MAY 8, 2018
Brief Scorecard: Rajasthan Royals 158 for 8 (Buttler 82, Tye 4-34, Mujeeb 2-21) beat Kings XI Punjab 143 for 7 (KL Rahul 95*, Gowtham 2-12, Sodhi 1-14) by 15 runs
May 8, 2018: Rajasthan Royals v Kings XI Punjab, IPL 2018, Jaipur Jos Buttler justified his promotion to the opening slot with 82 – his highest score in T20s. – BCCI
JAIPUR – Rajasthan Royals kept their tournament alive with an astute defence of 158 engineered by spinners K Gowtham and Ish Sodhi, who took a combined 3 for 25 in seven overs even as KL Rahul made a masterful unbeaten 95. Only one other Kings XI Punjab batsman got into double-figures on a pitch where the only other 30-plus score had come from Royals’ opener, Jos Buttler, whose 82 was his his fifth half-century in six of his last T20 innings as an opener.
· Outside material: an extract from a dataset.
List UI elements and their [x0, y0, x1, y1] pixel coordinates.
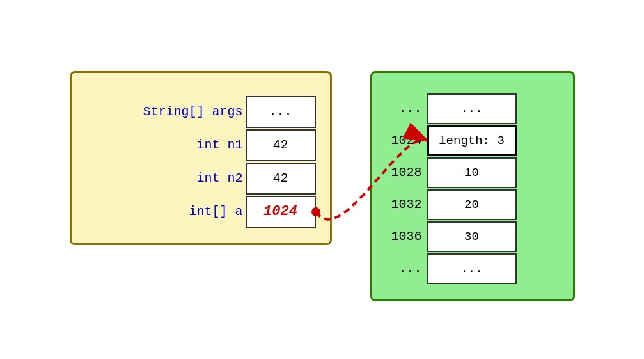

Royals had elected to bat on an evening where the temperatures came close to hitting 41 degrees Celsius, conditions that became more and more impactful through the evening and made scoring runs progressively tougher.
The thin middle order
One of the features of Rajasthan Royals’ batting this year has been a forced squeezing of regular opening batsmen into the middle order. On Tuesday, it was clear why. On dropping D’Arcy Short and Rahul Tripathi, it emerged that the best of their batting ended at No. 4 with Ben Stokes. Stuart Binny and Mahipal Lomror, the men who came in, had only played one game each before Tuesday.
Same old story
When these teams last met, only two nights ago, Royals had been sitting on 81 for 2 at the halfway stage, only to finish with 152 on the smallest IPL venue. On Tuesday, the same batsmen – Buttler and Samson – had taken them to 82 for 2 in ten overs, before the same pattern unfolded.
There was, however, an attempt to bat as deep as possible. On this occasion, wary of the lack of power-hitters down the order, their third-wicket stand lasted till the 15th over. In the process, a thunderous start – where they had made 64 in the Powerplay – was undone. It was a partnership of 53 that took 48 balls, and didn’t appear like a valuable addition.
R Ashwin, who bowled a lot of spin in the first ten overs of their last two games, chose to bowl mostly pace up front on this occasion. Five of the six Powerplay overs were bowled by the seamers, and the major differences in scoring rates between the early overs and the middle phase were down to this.
Buttler feasted, as he usually does, on the back-of-a-length deliveries he got early on, slapping them over the bowler and extra cover at will. He made a stunning 45 runs in the Powerplay and brought up his fifty off 27 balls; a crucial stat in retrospect, because he barely managed to go run-a-ball from that point.
Mujeeb Ur Rahman, who took three wickets off four balls in the previous game, got Samson and Buttler off consecutive overs on Tuesday. Andrew Tye took three in the last over and Royals finished with 158 for 8.
The bat-first wicket
When Rahane elected to bat, it was only the fourth occasion on which a captain had done it this season. Ashwin seemed unsettled when asked to chase, saying it didn’t look like a pitch that would aid the team batting second.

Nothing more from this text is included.